Reproduce the listing below character for character; drop every image.

----- EXTRACTED MATERIAL

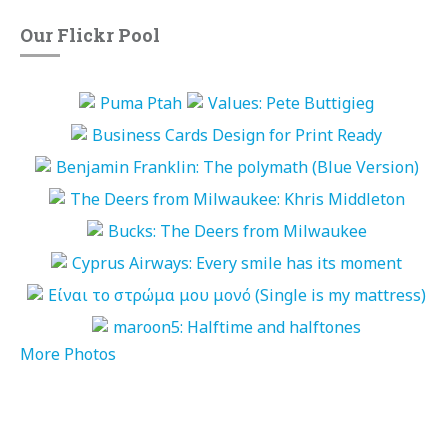
Our Flickr Pool
More Photos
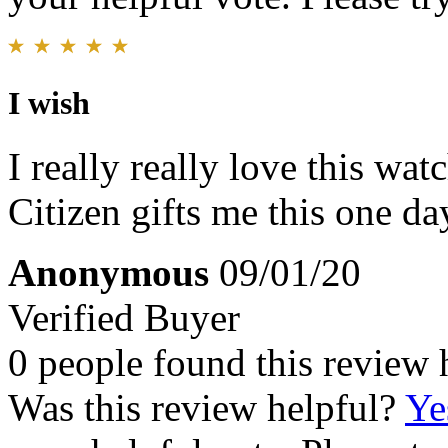
I wish
I really really love this watc
Citizen gifts me this one day
Anonymous
09/01/20
Verified Buyer
0 people found this review 
Was this review helpful?
Ye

----------

§ **WORKED SOLUTION**
Our Flickr Pool
More Photos
I wish
I really really love this watc
Citizen gifts me this one day
Anonymous
09/01/20
Verified Buyer
0 people found this review 
Was this review helpful?
Ye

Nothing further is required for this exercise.